[Extracted records]
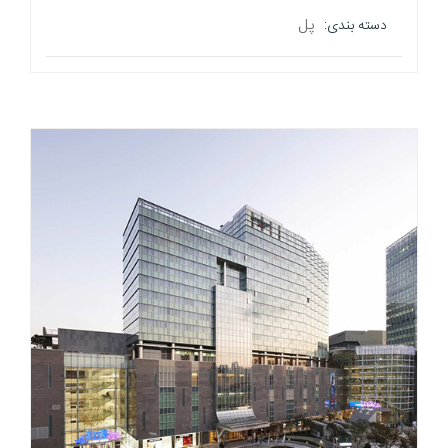
پل
دسته بندی:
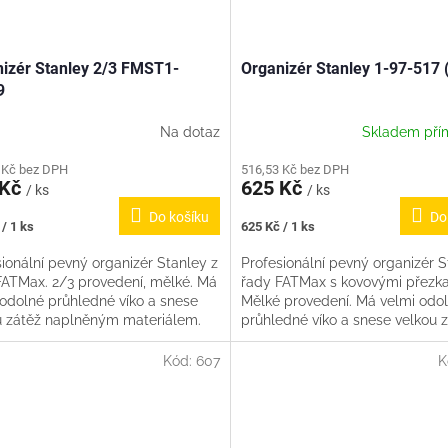
izér Stanley 2/3 FMST1-
Organizér Stanley 1-97-517 
9
Na dotaz
Skladem pří
 Kč bez DPH
516,53 Kč bez DPH
 Kč
625 Kč
/ ks
/ ks
Do košíku
Do
Měrná
/ 1 ks
625 Kč / 1 ks
cena:
ionální pevný organizér Stanley z
Profesionální pevný organizér S
FATMax. 2/3 provedení, mělké. Má
řady FATMax s kovovými přezka
 odolné průhledné víko a snese
Mělké provedení. Má velmi odo
u zátěž naplněným materiálem.
průhledné víko a snese velkou 
y jsou vyjímatelné a...
naplněným materiálem. Vaničky 
Kód:
607
K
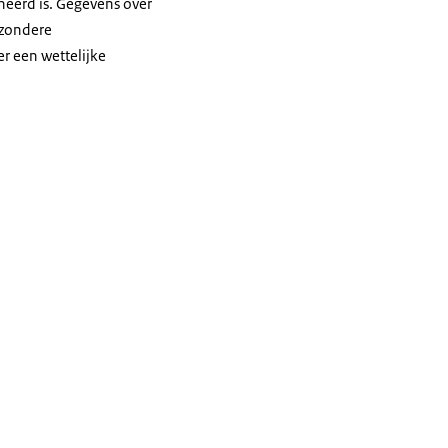
eerd is. Gegevens over
jzondere
r een wettelijke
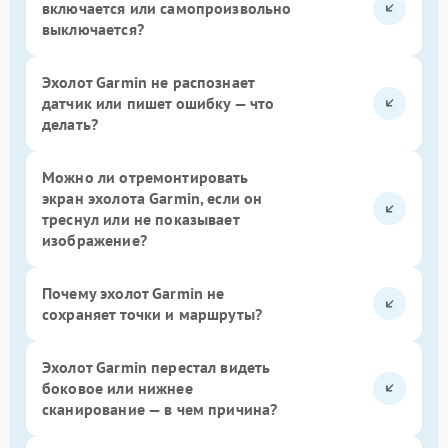
включается или самопроизвольно
выключается?
Эхолот Garmin не распознает
датчик или пишет ошибку — что
делать?
Можно ли отремонтировать
экран эхолота Garmin, если он
треснул или не показывает
изображение?
Почему эхолот Garmin не
сохраняет точки и маршруты?
Эхолот Garmin перестал видеть
боковое или нижнее
сканирование — в чем причина?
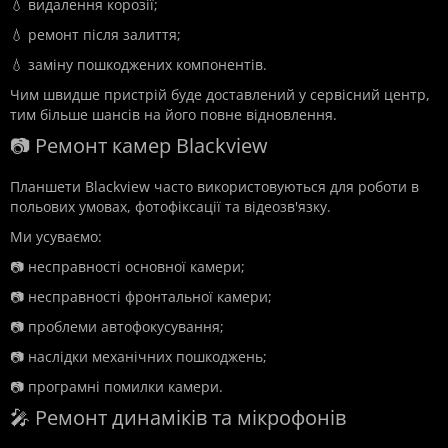
💧 видалення корозії;
💧 ремонт після залиття;
💧 заміну пошкоджених компонентів.
Чим швидше пристрій буде доставлений у сервісний центр,
тим більше шансів на його повне відновлення.
📷 Ремонт камер Blackview
Планшети Blackview часто використовуються для роботи в
польових умовах, фотофіксації та відеозв'язку.
Ми усуваємо:
📷 несправності основної камери;
📷 несправності фронтальної камери;
📷 проблеми автофокусування;
📷 наслідки механічних пошкоджень;
📷 програмні помилки камери.
🎤 Ремонт динаміків та мікрофонів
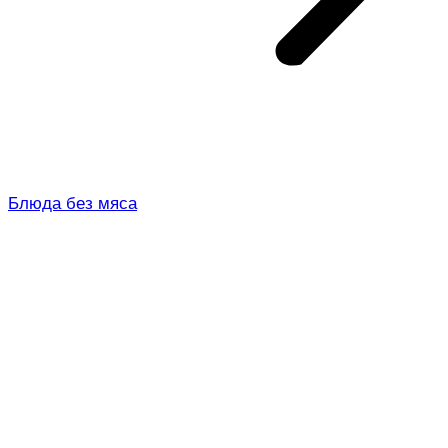
Блюда без мяса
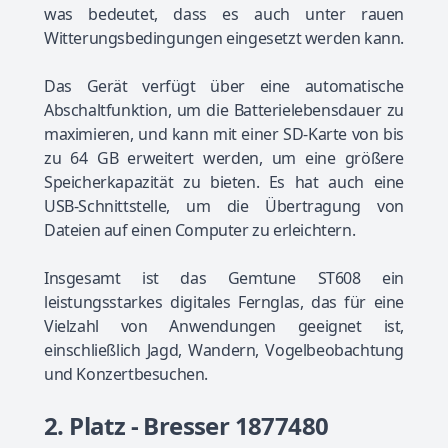
was bedeutet, dass es auch unter rauen
Witterungsbedingungen eingesetzt werden kann.
Das Gerät verfügt über eine automatische
Abschaltfunktion, um die Batterielebensdauer zu
maximieren, und kann mit einer SD-Karte von bis
zu 64 GB erweitert werden, um eine größere
Speicherkapazität zu bieten. Es hat auch eine
USB-Schnittstelle, um die Übertragung von
Dateien auf einen Computer zu erleichtern.
Insgesamt ist das Gemtune ST608 ein
leistungsstarkes digitales Fernglas, das für eine
Vielzahl von Anwendungen geeignet ist,
einschließlich Jagd, Wandern, Vogelbeobachtung
und Konzertbesuchen.
2. Platz - Bresser 1877480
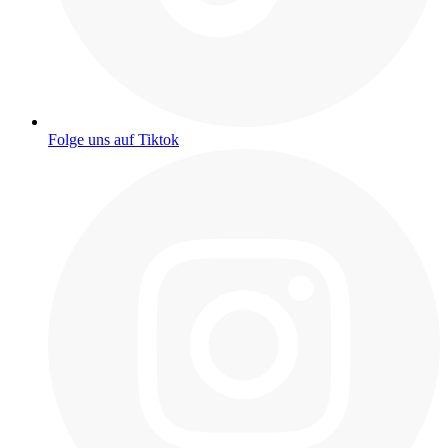
Folge uns auf Tiktok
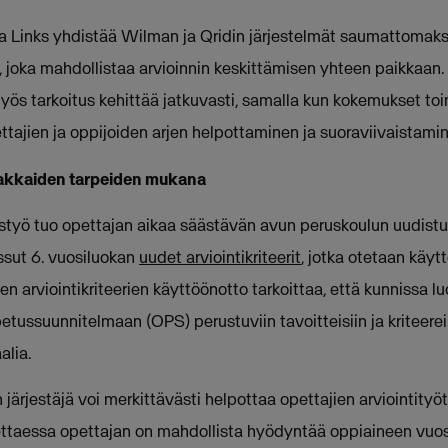
 Links yhdistää Wilman ja Qridin järjestelmät saumattomaks
 joka mahdollistaa arvioinnin keskittämisen yhteen paikkaan. 
yös tarkoitus kehittää jatkuvasti, samalla kun kokemukset toi
ttajien ja oppijoiden arjen helpottaminen ja suoraviivaistamin
iakkaiden tarpeiden mukana
työ tuo opettajan aikaa säästävän avun peruskoulun uudistu
ssut 6. vuosiluokan
uudet arviointikriteerit
, jotka otetaan käy
 arviointikriteerien käyttöönotto tarkoittaa, että kunnissa l
tussuunnitelmaan (OPS) perustuviin tavoitteisiin ja kriteere
alia.
 järjestäjä voi merkittävästi helpottaa opettajien arviointityöt
ettaessa opettajan on mahdollista hyödyntää oppiaineen vuos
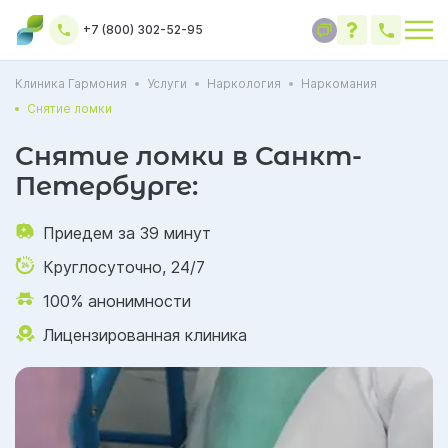
+7 (800) 302-52-95
Клиника Гармония
Услуги
Наркология
Наркомания
Снятие ломки
Снятие ломки в Санкт-
Петербурге:
Приедем за 39 минут
Круглосуточно, 24/7
100% анонимности
Лицензированная клиника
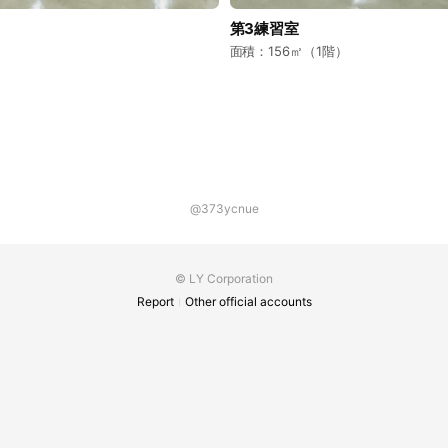
第3練習室
面積：156㎡（1階）
@373ycnue
© LY Corporation
Report
Other official accounts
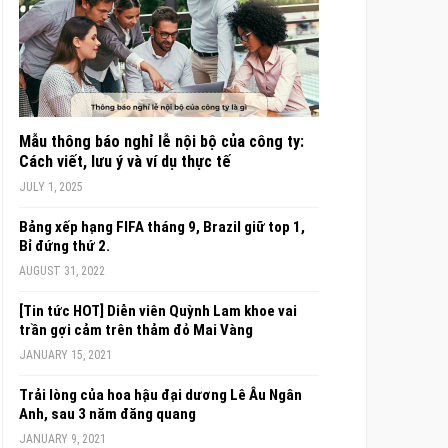
Mẫu thông báo nghỉ lễ nội bộ của công ty:
Cách viết, lưu ý và ví dụ thực tế
JULY 1, 2025
Bảng xếp hạng FIFA tháng 9, Brazil giữ top 1,
Bỉ đứng thứ 2.
AUGUST 31, 2022
[Tin tức HOT] Diễn viên Quỳnh Lam khoe vai
trần gợi cảm trên thảm đỏ Mai Vàng
JANUARY 15, 2021
Trải lòng của hoa hậu đại dương Lê Âu Ngân
Anh, sau 3 năm đăng quang
JANUARY 9, 2021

Your instructions: Go back to the line containing "ettaessa opettajan on" and output it and every line after it through the end of the records, exactly, but not the pictures.

Your solution:
ettaessa opettajan on mahdollista hyödyntää oppiaineen vuos
+7 (800) 302-52-95
Клиника Гармония
Услуги
Наркология
Наркомания
Снятие ломки
Снятие ломки в Санкт-
Петербурге:
Приедем за 39 минут
Круглосуточно, 24/7
100% анонимности
Лицензированная клиника
第3練習室
面積：156㎡（1階）
@373ycnue
© LY Corporation
Report
Other official accounts
Mẫu thông báo nghỉ lễ nội bộ của công ty:
Cách viết, lưu ý và ví dụ thực tế
JULY 1, 2025
Bảng xếp hạng FIFA tháng 9, Brazil giữ top 1,
Bỉ đứng thứ 2.
AUGUST 31, 2022
[Tin tức HOT] Diễn viên Quỳnh Lam khoe vai
trần gợi cảm trên thảm đỏ Mai Vàng
JANUARY 15, 2021
Trải lòng của hoa hậu đại dương Lê Âu Ngân
Anh, sau 3 năm đăng quang
JANUARY 9, 2021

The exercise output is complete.